- June 5, 2013
The following post comes from Nadine Smith, Executive Director of Equality Florida.
In the space of three hours, we saw pro-equality actions taken by city and county leaders on both coasts of Florida. The Sarasota County Commission voted unanimously to move forward on a domestic partnership registry, Miami Beach passed the strongest tax equity policy in the nation, and the Hillsborough County Commission voted 7-0 to repeal the notorious anti-gay pride ban.
Members of the Sarasota County Commission unanimously voted to direct the County Attorney to draft a Domestic Partnership Registry and set it for public hearing.
Miami Beach Mayor Bower and city commissioners unanimously approved a new Tax Equity Policy for city employees. The new policy is the strongest and most comprehensive of its kind in the U.S., and it ensures that city employees with domestic partners will no longer pay thousands more in taxes than married employees pay when health insurance coverage is extended to the employee’s partner.
Florida is leading the nation on tax equity policies, with six of these policies passed already this year - more than have ever been passed in the rest of the country combined.
Equality Florida has been working closely with advocates and leaders in Miami Beach for more than a year on this landmark policy, which we believe will become a model for the nation. Equality Florida staff assisted the Miami Beach LGBT Business Enhancement Committee in bringing the issue forward in the spring of 2012. We have provided ongoing technical support, background research, and economic studies to city staff drafting the policy. And we have participated in every public hearing and workshop on the policy.

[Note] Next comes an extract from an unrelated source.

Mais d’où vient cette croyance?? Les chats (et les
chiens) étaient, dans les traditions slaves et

In Hillsborough County, home to Tampa, absolute pandemonium broke out as the commission voted 7-0 to repeal a ban on recognizing LGBT Pride that was enacted eight years ago.
Commissioner Les Miller earned a standing ovation with his passionate rebuttal of the idea that the ban on recognizing Pride was anything but discrimination. He described himself as an African-American who has been eyeball to eyeball with bigotry, someone who has lost jobs and endured the separate and unequal humiliation of Jim Crow laws. He spoke of the day he had the ugliest racial slur hurled at him as he wore his Air Force uniform and walked along the street with his daughter.

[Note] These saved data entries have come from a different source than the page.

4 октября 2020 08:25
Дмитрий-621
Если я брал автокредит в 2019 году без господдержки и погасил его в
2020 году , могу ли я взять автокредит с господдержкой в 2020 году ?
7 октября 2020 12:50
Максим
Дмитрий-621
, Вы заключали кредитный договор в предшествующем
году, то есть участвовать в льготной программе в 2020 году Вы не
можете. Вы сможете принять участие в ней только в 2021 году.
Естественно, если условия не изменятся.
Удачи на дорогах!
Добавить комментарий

Commissioner Mark Sharp tearfully told the crowd that he was late to the event because he was at the school with his son who was being given the American Legion award. His voice broke as he described telling his son, "When you make a mistake, it's up to you to fix it." After a long pause to gather himself, he expressed his deep regret for having voted for the policy in the first place. “I'm just glad that I'm still here to fix it.

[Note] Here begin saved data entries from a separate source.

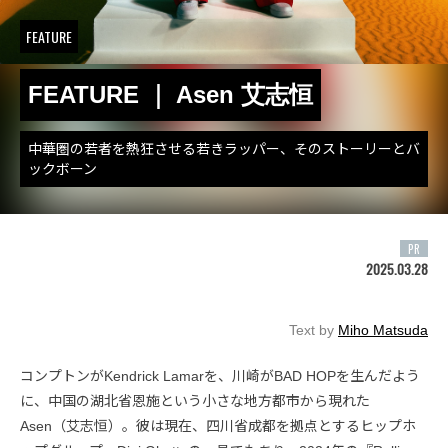
FEATURE
FEATURE ｜ Asen 艾志恒
中華圏の若者を熱狂させる若きラッパー、そのストーリーとバ
ックボーン
PR
2025.03.28
Text by
Miho Matsuda
コンプトンがKendrick Lamarを、川崎がBAD HOPを生んだよう
に、中国の湖北省恩施という小さな地方都市から現れた
Asen（艾志恒）。彼は現在、四川省成都を拠点とするヒップホ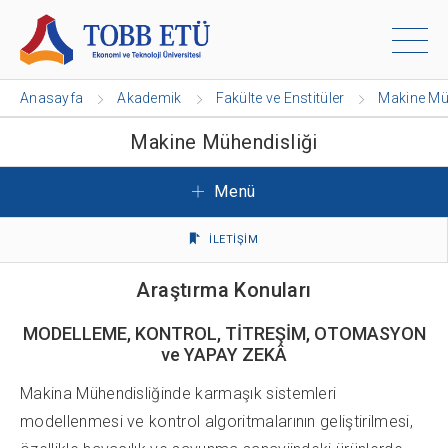
Anasayfa
Akademik
Fakülte ve Enstitüler
Makine Mü
Makine Mühendisliği
Menü
İLETİŞİM
Araştırma Konuları
MODELLEME, KONTROL, TİTREŞİM, OTOMASYON
ve YAPAY ZEKÂ
Makina Mühendisliğinde karmaşık sistemleri
modellenmesi ve kontrol algoritmalarının geliştirilmesi,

Finally, Commissioner Kevin Beckner was an absolute hero. Beckner, who is the county’s first openly gay commissioner, stood strong to refute anti-equality amendments so that a simple up-and-down vote could be taken on repealing the ban. It is impossible to overstate how skillfully Commissioner Beckner handled that delicate moment when consensus could have been forged or lost.
It is an amazing day. It is a turning point. And we have so much more work to do.